In A Survey on Fixed Divisors, page 3 mentions generalized version for multivaried polynomials (definition of $d(S,f)$ is mentioned on previous page, it is quite generic but in our case it is $\gcd$ of all polynomial values).

Thereom 2.1 (Hensel [67]) Let $f \in \mathbb{Z}[\underline{x}]$ be a polynomial with degree $m_i$ in $x_i$ for $i=1,2,\dots,n$. Then $d(\mathbb{Z}^n,f)$ is equal to the g.c.d of the values $f(r_1,r_2,\dots,r_n)$, where each $r_i$ ranges over $m_i+1$ consecutive integers.
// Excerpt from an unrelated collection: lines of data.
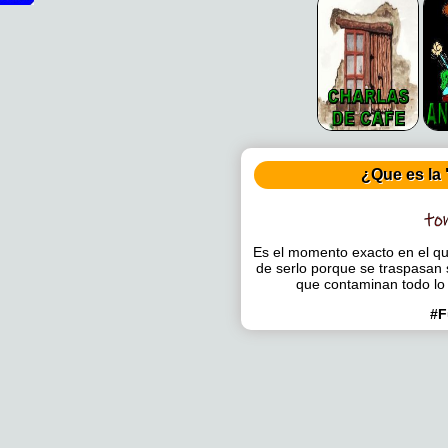
¿Que es la 
Es el momento exacto en el que
de serlo porque se traspasan 
que contaminan todo lo
#F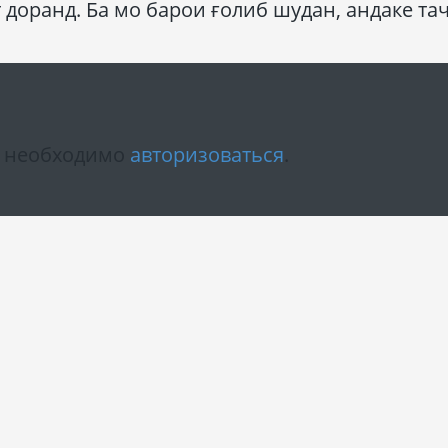
 доранд. Ба мо барои ғолиб шудан, андаке та
м необходимо
авторизоваться
.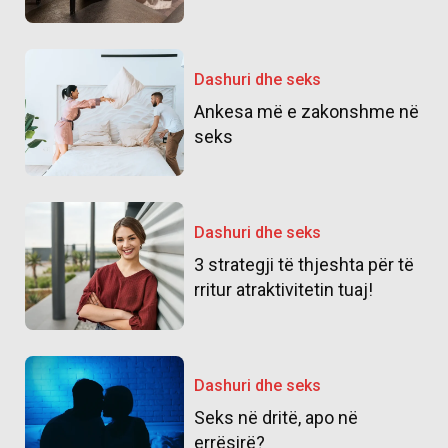
Dashuri dhe seks
Ankesa më e zakonshme në
seks
Dashuri dhe seks
3 strategji të thjeshta për të
rritur atraktivitetin tuaj!
Dashuri dhe seks
Seks në dritë, apo në
errësirë?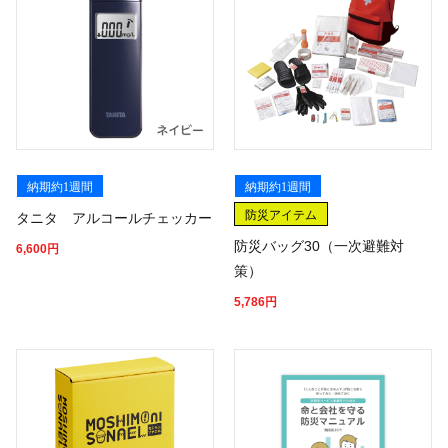
納期約1週間
納期約1週間
防災アイテム
タニタ アルコールチェッカー
防災バッグ30（一次避難対
6,600
円
策）
5,786
円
And comments after clarifies that for $n=1$ we get desired result:

Thus, if $f(x) \in \mathbb{Z}[x]$ is a polynomial of degree $k$ then $d(\mathbb{Z},f)=(f(0),f(1),\dots,f(k))$.

So in fact, we can use any consecutive $k+1$ integer values! And the actual proof is referenced to K. Hensel, Ueber den grössten gemeinsamen Theiler aller Zahlen, welche durch eine ganze Function von n Veränderlichen darstellbar sind, J. reine angew. Math. 116 (1896), 350–356. Too bad it is in german, I am not gonna get much of it.

However, the article talks about $(f(0),f(1),\dots,f(k))$, but wiki states $(a_0,a_1,\dots,a_n)$. But later in the same article there is a Theorem 5.5 which states several equalities, this is essentially one of them.